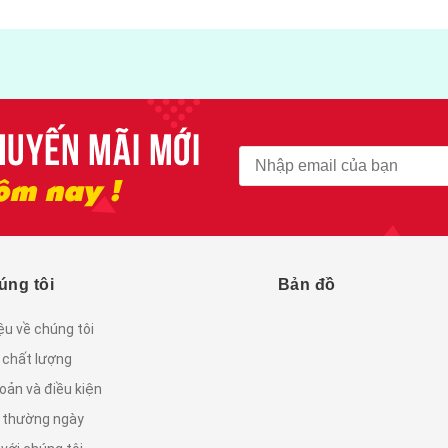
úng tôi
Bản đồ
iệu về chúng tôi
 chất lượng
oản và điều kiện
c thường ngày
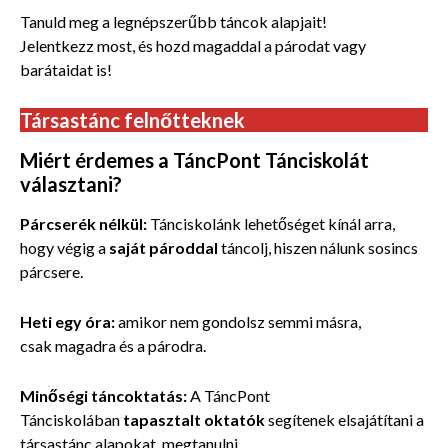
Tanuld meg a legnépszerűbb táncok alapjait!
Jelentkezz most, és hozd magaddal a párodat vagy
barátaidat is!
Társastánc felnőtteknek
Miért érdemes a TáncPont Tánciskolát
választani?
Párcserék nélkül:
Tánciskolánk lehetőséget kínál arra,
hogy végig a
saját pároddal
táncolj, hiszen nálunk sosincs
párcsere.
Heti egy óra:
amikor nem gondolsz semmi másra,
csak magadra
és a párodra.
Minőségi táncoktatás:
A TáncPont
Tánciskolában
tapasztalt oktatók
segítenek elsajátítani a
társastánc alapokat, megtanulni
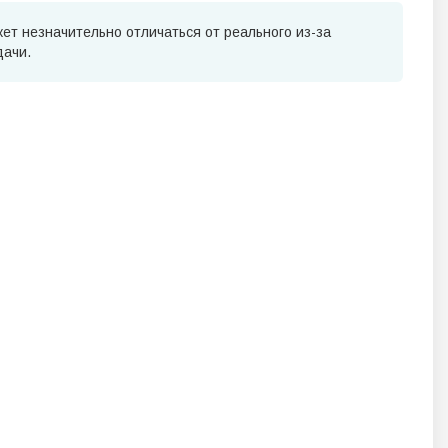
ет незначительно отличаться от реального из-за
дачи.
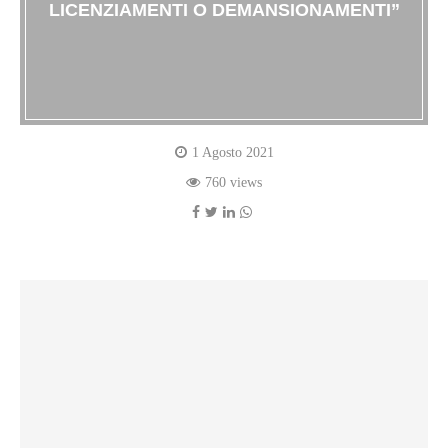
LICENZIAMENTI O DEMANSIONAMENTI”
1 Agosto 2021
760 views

__________________________________________________

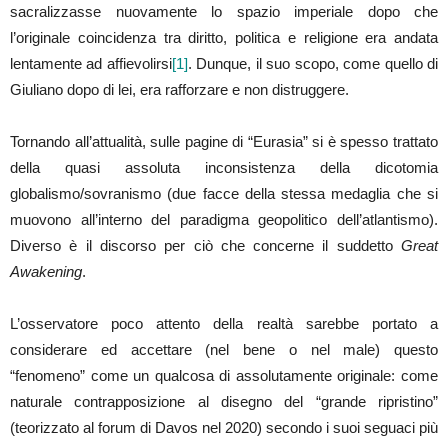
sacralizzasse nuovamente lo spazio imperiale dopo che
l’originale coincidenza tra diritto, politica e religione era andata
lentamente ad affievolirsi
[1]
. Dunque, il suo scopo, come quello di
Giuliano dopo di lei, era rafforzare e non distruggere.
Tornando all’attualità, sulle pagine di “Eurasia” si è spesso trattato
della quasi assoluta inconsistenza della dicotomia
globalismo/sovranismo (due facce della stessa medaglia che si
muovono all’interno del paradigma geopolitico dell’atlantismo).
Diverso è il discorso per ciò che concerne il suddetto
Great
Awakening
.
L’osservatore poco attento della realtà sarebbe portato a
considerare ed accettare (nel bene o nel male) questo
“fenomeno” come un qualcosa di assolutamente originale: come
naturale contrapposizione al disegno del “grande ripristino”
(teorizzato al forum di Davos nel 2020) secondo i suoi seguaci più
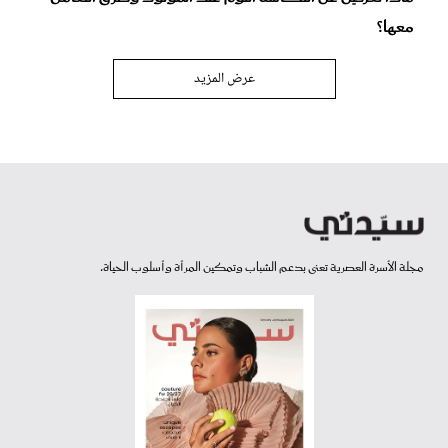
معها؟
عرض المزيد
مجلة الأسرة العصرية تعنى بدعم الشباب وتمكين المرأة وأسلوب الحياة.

__________________________________________________

• _Your goal_: Please repeat, exactly as written, the lines in the records above, starting with the one that has "come quello di" and going on through the one that has "مجلة الأسرة العصرية". Pictures are to be left out.

• _Finished task_:
. Dunque, il suo scopo, come quello di
Giuliano dopo di lei, era rafforzare e non distruggere.
Tornando all’attualità, sulle pagine di “Eurasia” si è spesso trattato
della quasi assoluta inconsistenza della dicotomia
globalismo/sovranismo (due facce della stessa medaglia che si
muovono all’interno del paradigma geopolitico dell’atlantismo).
Diverso è il discorso per ciò che concerne il suddetto
Great
Awakening
.
L’osservatore poco attento della realtà sarebbe portato a
considerare ed accettare (nel bene o nel male) questo
“fenomeno” come un qualcosa di assolutamente originale: come
naturale contrapposizione al disegno del “grande ripristino”
(teorizzato al forum di Davos nel 2020) secondo i suoi seguaci più
معها؟
عرض المزيد
مجلة الأسرة العصرية تعنى بدعم الشباب وتمكين المرأة وأسلوب الحياة.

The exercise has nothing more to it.